Snowflake Python UDF AutoML Predictions with Amazon AutoGluon

Custom Python Dependencies on Snowflake with Python Snowpark

Author: Josh Patterson

Date: February 15th 2023

Introduction and Overview

Forrest Image generated by Midjourney

In some of our previous posts we showed the reader how to deploy machine learning models in different ways:

In this post we’ll take a look at deploying an AutoGluon AutoML model on Snowflake as part of a Python UDF that requires custom Python dependencies not available as part of the provided Anaconda Snowflake repository.

We’ll explain how to import a “wheel” file that has been downloaded from PyPi and use it as a dependency in a Python UDF on Snowflake.

Goals of Exercise

In this post we’ll show two main points:

  1. how to load external python dependencies for Snowpark Python UDFs (pip packages, but are not part of Snowflake’s Anaconda channel)
  2. how to get AutoGluon working with Snowpark Python UDFs

With that in mind, let’s dig into how to load external python dependenices and make them available to our Python UDF on Snowflake.


Part 1: Loading External Python Dependencies for Snowpark Python UDFs

The general process for planning and deploying external python dependencies for Python UDFs on Snowflake is:

  1. determine which dependencies you need for the Python UDF on Snowflake
  2. Check whether the required package is available in anaconda repository or not
  3. download the .whl files for the dependencies you need from Pypi

A WHL file is defined as:

A WHL (Wheel) file is a distribution package file saved in Python’s wheel format.

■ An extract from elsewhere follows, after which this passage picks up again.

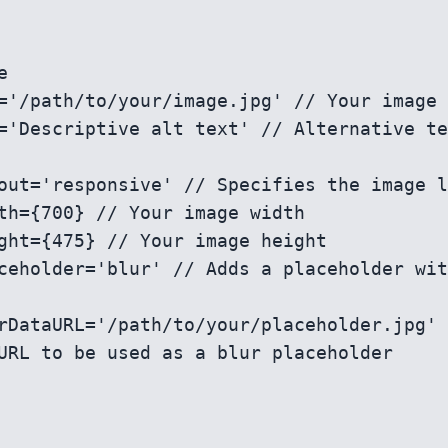
URL to be used as a blur placeholder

It is a standard format installation of Python distributions and contains all the files and metadata required for installation. The WHL file also contains information about the Python versions and platforms supported by this wheel file. Similar to an MSI setup file, WHL file format is a ready-to-install format that allows running the installation package without building the source distribution.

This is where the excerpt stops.